Exercise details: Produce word for word the lines of the data below running from the one that has "sugiere gran privacidad en desarrollo. Con" to the one that has "tu solución de nube CLI en Pisi Linux.", inclusive, and no others.

Data records:
____

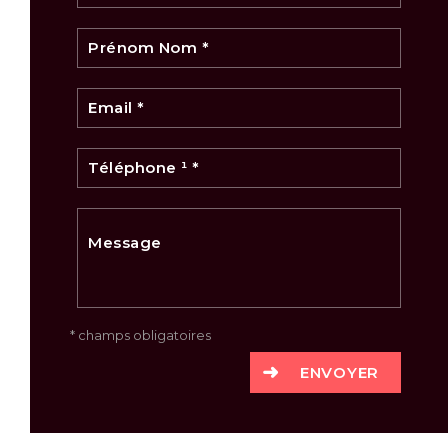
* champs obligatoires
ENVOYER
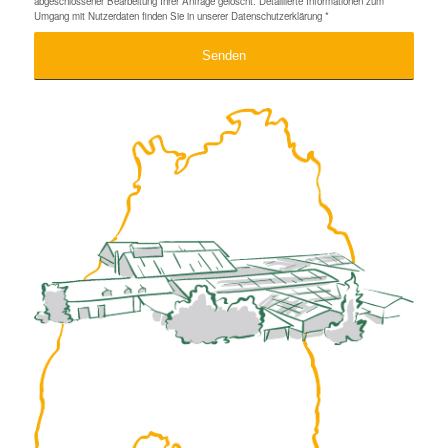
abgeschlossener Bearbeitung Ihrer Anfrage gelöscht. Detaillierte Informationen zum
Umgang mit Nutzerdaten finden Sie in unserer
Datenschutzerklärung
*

____

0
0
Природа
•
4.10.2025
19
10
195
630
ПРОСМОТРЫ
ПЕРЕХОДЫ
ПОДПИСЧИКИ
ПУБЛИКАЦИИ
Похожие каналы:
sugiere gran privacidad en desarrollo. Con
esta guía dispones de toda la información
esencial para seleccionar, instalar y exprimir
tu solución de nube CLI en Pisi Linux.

____

Response to this exercise:
sugiere gran privacidad en desarrollo. Con
esta guía dispones de toda la información
esencial para seleccionar, instalar y exprimir
tu solución de nube CLI en Pisi Linux.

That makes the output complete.